Shame! Shame! Shame!

A couple of days ago I was listening to John Ronson on the Nerdist Podcast. He was promoting his latest book, So You’ve Been Publicly Shamed, which is all about internet shaming. You know the kind of thing: well-meaning person makes slightly misjudged joke on Twitter, and by the end of the week he/she has been hounded from their job by a baying pack of judgemental wolves.

When I was listening to it I recalled an incident in the heyday of Scamp’s blog when the youngish team who created this ad…

…were pilloried to the nth degree because it was effectively a remake of someone else’s virtually identical observation test. If memory serves, the vitriol ran to over 200 comments, with opinions running very high indeed. In the post itself Scamp said that it was a brilliant ad with a great chance of a D&AD Pencil. Unfortunately for the team it didn’t win. Did the antipathy, or exposure of the source harm its chances? I’ve certainly been on juries where a favoured ad can be binned by a single person explaining that it had been ripped off something already in existence.

So the mob got their way and the team was, in advertising terms, punished. But why that ad?

Back in those days (2008) there seemed to be a lot more conversation about whether or not ads were ripped off other pieces of art or culture. Some seemed ‘fair’ (as in the original footage seemed to resemble the later ad in an undeniable way), but this ‘influence spotting’ began to descend quickly into desperation. I recall someone managed to dig up some crappy footage of a drumming gorilla that resembled the great Cadbury ad to the same extent a doormat resembles a Persian rug (I should probably now acknowledge that I stole that metaphor from The Rachel Papers by Martin Amis). People even suggested Guinness Surfer was some kind of a rip-off because images of waves as white horses had already ‘been done’.

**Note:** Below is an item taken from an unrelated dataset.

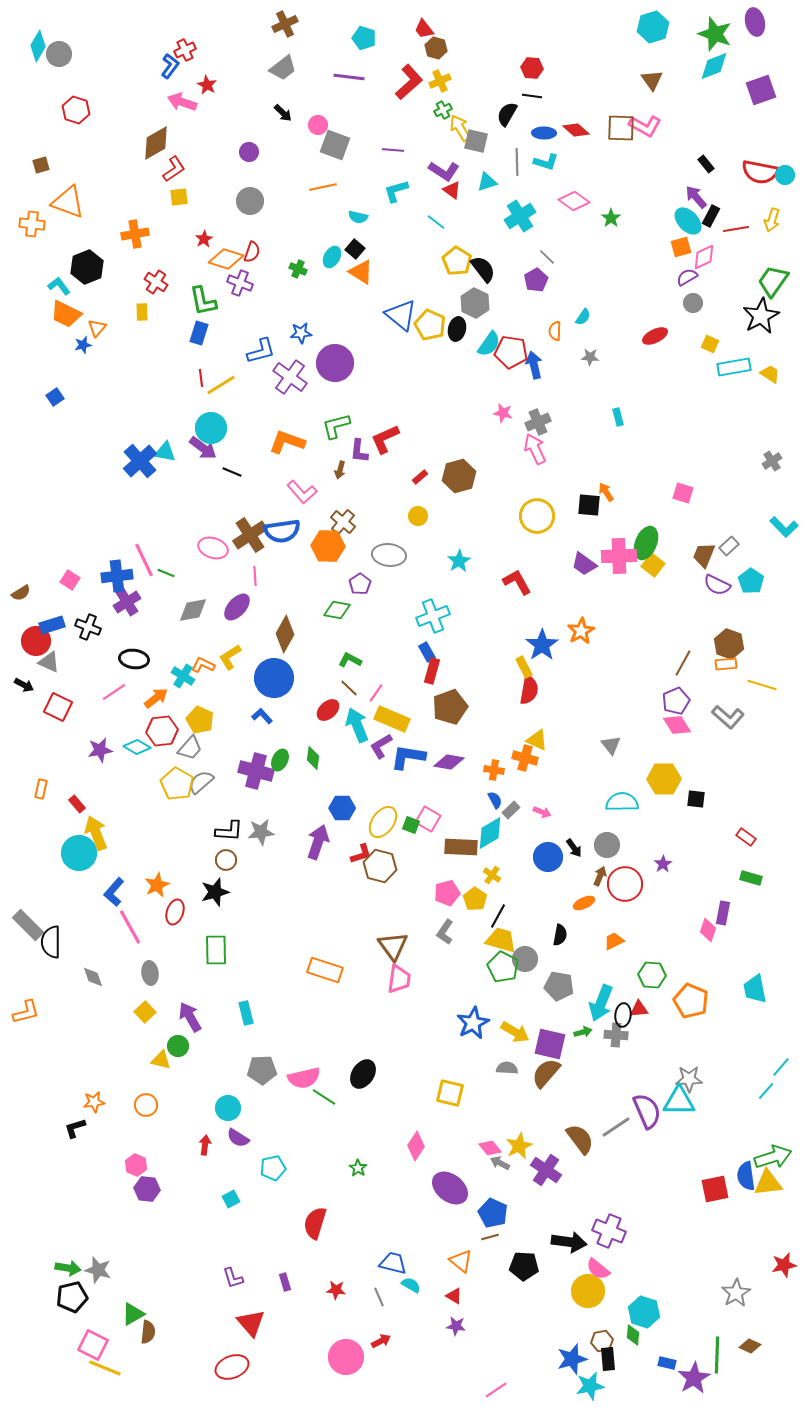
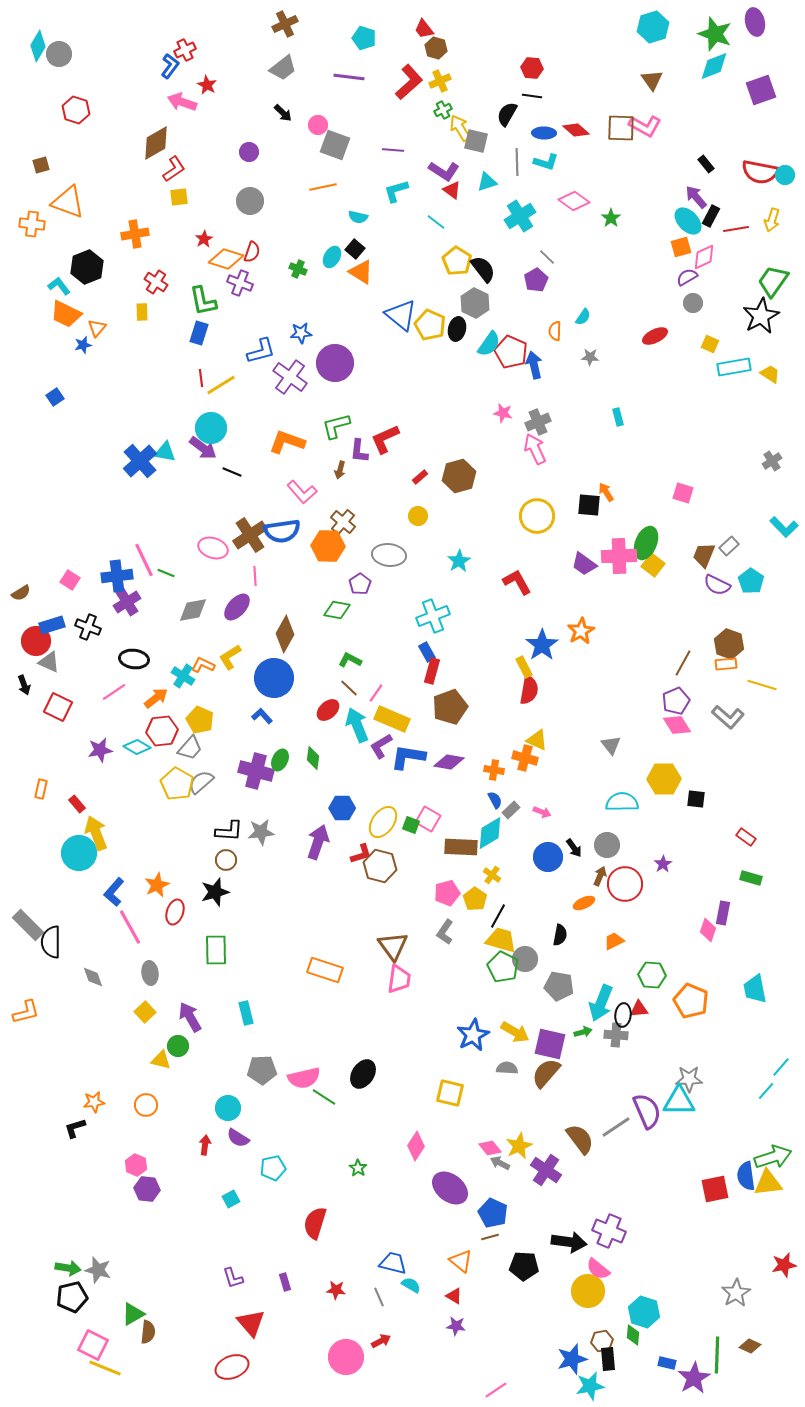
red pentagon at (511, 352): rotated 16 degrees clockwise
black arrow at (24, 685): rotated 42 degrees clockwise
blue star at (473, 1023): moved 12 px down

Odd, really, because advertising has often reappropriated the work of others. Think back to The great Holsten Pils campaign of 1983:

…Which was a conscious nod to one of the big films of the time, Dead Men Don’t Wear Plaid:

And people didn’t mind at all. In fact, it won D&AD’s Gold award that year.

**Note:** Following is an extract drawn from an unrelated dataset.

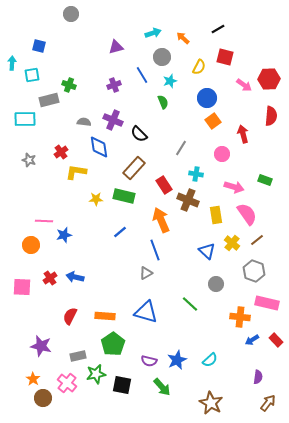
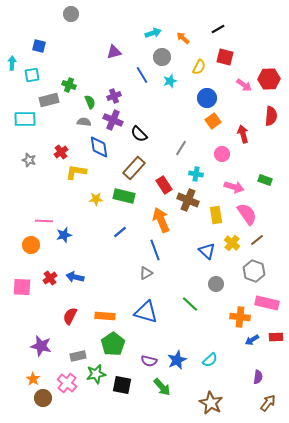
purple triangle at (116, 47): moved 2 px left, 5 px down
purple cross at (114, 85): moved 11 px down
green semicircle at (163, 102): moved 73 px left
red rectangle at (276, 340): moved 3 px up; rotated 48 degrees counterclockwise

So why is one a crime and not the other?

Allow me to explain. For proper ad shaming four conditions must be met:

  1. The ‘stolen’ idea must be created by a smaller/weaker/poorer person or entity. If you nick the work of a massive Hollywood studio then it’s fair game. We all like an underdog, and when it’s a UK ad agency vs 20th Century Fox, we’re all on the side of the little guy. However, if the original work was created by some struggling artist, they become the underdog and the ad people are the mean giants, crushing the little guy for the chance of an award. You can of course use the original creator to make the ad, giving him or her credit and cash. That seems to be nice enough behaviour to avoid the bell of shame.
  2. The team that stole the ad must lack power and standing in the industry. If a giant CD who has won a tonne of awards ‘borrows’ the work of someone else, people don’t seem to mind. This is because we kind of think that they didn’t need to borrow the original work; they have already proved themselves capable of creating much great original work themselves. So we don’t really see the borrowing as borrowing, so much as kindly bringing exposure to an obscure piece of work. Also, people tend to get less traction slagging off the powerful and important, so are less inclined to do it.
  3. The theft must look lazy. If you took an influence and gave it a twist to improve it enormously (see above Guinness Surfer example) then you’re OK. If, however you effectively stuck a logo on something and hardly changed it, or – heaven forbid – made it much worse, then you have committed the extra crime of failing to use the ad industry’s money to stand on the shoulders of giants and at least improve the original. Here’s the best example of that I can think of:

4. The ‘stolen’ ad must have a high profile. Either it’s on TV a lot, like the above Berocca ad, or it’s going to be up for an award or two. Otherwise why bother giving it a kicking? If you cry foul on a small space press ad for a village hall cheese sale the only effect you’ll have will be to look like a pedantic nit-picker who wants to make himself look good for spotting obscure references.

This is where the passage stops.